新・凡々ブログ

主にクトゥルー神話のことなど。

カロン

 ジョン=グラスビーだってアーカムハウスから作品集を刊行してもらっていれば、我が国でもベイジル=コッパー程度には有名になっていたかもしれないなどと一昨日の記事に書いてしまったが、あくまでも知名度で並べるというだけの話だ。作家としてはコッパーのほうが上だろう。
 コッパーは英国の作家で、1924年生まれ。2013年に89歳で亡くなっている。『真ク・リトル・リトル神話大系』の6巻に「シャフト・ナンバー247」が、『インスマス年代記』に「暗礁の彼方に」が収録されているので、クトゥルー神話ファンで彼の名前を御存じの方も多いだろう。近年の邦訳としては『ナイトランド・クォータリー』の8号に掲載された「『カリガリ博士』のフィルム」がある。

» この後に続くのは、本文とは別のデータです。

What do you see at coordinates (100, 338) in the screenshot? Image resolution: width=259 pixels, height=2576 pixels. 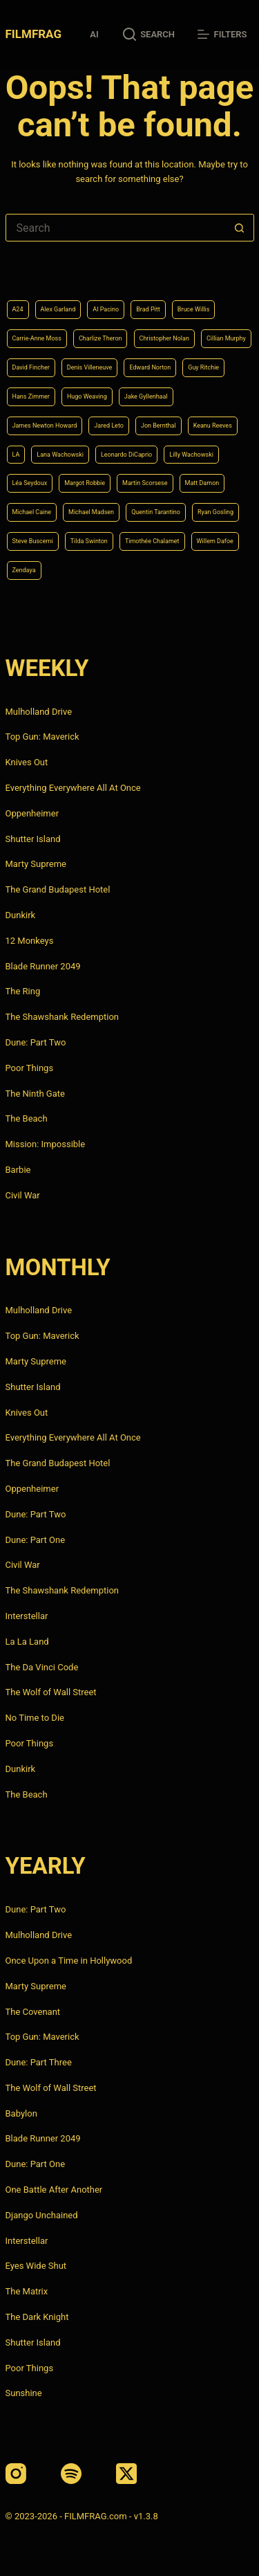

ナイトランド・クォータリーvol.08 ノスタルジア

ナイトランド・クォータリーvol.08 ノスタルジア

  • 発売日: 2017/02/28
  • メディア: 単行本(ソフトカバー)
 読者の心身を侵食するような恐怖を重厚な筆致で描き出すのが得意な作家と見えるが、ちょっと毛色の変わった作品として"Charon"がある。私の知る限り未訳なので、粗筋を紹介させていただこう。
 ソームズ氏は小さな会計事務所を経営している老人。妻子はおらず、夫と死別した妹と二人暮らしだ。大手の事務所と競合するのは楽ではなく、最近は体調も思わしくないようだった。
 ある晩、仕事を終えて帰宅しようとしたソームズ氏は街の片隅で古い店を見つける。かすれて消えかけた金文字で「有限会社カロン」と店の名前が表示してあったが、灯りはともっておらず、見たところ店内は空っぽだった。
 なぜかソームズ氏はその店のことが気になり、たびたび見に行った。店員とおぼしき長身の人物が店の中にいることもあったが、その顔まではわからない。また店内に入ろうとしても、何かしら偶発的な出来事があって邪魔をされてしまう。しかも店を見に通っていると、不思議なことにソームズ氏の健康状態は上向き、商売も繁盛するようになった。
 クリスマスが過ぎ、新年が来た。ソームズ氏が最後に店を訪れたのは2月中旬のことで、そのとき彼はとうとう店内に足を踏み入れる。店員は振り向き、ソームズ氏に手を差し伸べて話しかけた。銀の鈴を振るような声だった。
「やあ、お待ちしていましたよ」
 店員も年寄りだったが、とても美しく優しそうな顔をしていた。彼に案内されたソームズ氏は階段を降りていく。その先にあったのは黒々とした水をたたえた河で、大きな舟が待っていた。すでに何人も乗客がおり、みんな楽しげな表情だ。
「さあ、おいでなさい」店員は舟に飛び乗り、ソームズ氏にいった。「まだお席がありますから!」
 音楽と、さんざめく笑い声が聞こえた。もう店の名前の意味は明らかだったが、ソームズ氏はためらうことなく舟に乗りこむ。店員は櫂をとり、舟は岸辺を離れた。
 翌朝、ソームズ氏が路上で事切れているのが発見された。彼を最後に目撃した警官は、ソームズ氏が店に入ろうとしていたと証言する。しかし有限会社カロンは15年も前に廃業しており、ソームズ氏がなぜ関心を持ったのかは解けない謎のままとなった。
 もうひとつ不思議なことがあった。ソームズ氏は20歳も若返って見え、彼の死顔は深い安らぎと満足に満ちていたということだ……。
 いうまでもなくカロン黄泉の河の渡し守だが、とても優しく美しい物語だ。初出は1967年に刊行されたNot After Nightfallだが、私はFrom Evil's Pillowで読んだ。これは1973年にアーカムハウスから刊行されたコッパーの作品集で、1975年度の世界幻想文学大賞候補になっている。1973年といえばダーレスの死の2年後だが、この本の刊行は彼の遺していった出版計画に基づくものだろう。ダーレスの没後に残された人々は総帥の遺志を忠実に守ったが、グラスビーの作品集はまだ構想の段階だったので顧みられなかったものと思われる。
From Evil's Pillow

From Evil's Pillow

  • 作者:Copper, Basil
  • 発売日: 1973/06/01
  • メディア: ハードカバー
 『悪の枕元』という題名はシャルル=ボードレールの『悪の華』の一節を借用したもので、表紙絵はフランク=ユトパテルの手になる。すでに邦訳のある「『カリガリ博士』のフィルム」など5編の物語が収録されているが、"Charon"の順番は最後となっており、これは構成の妙というべきだろう。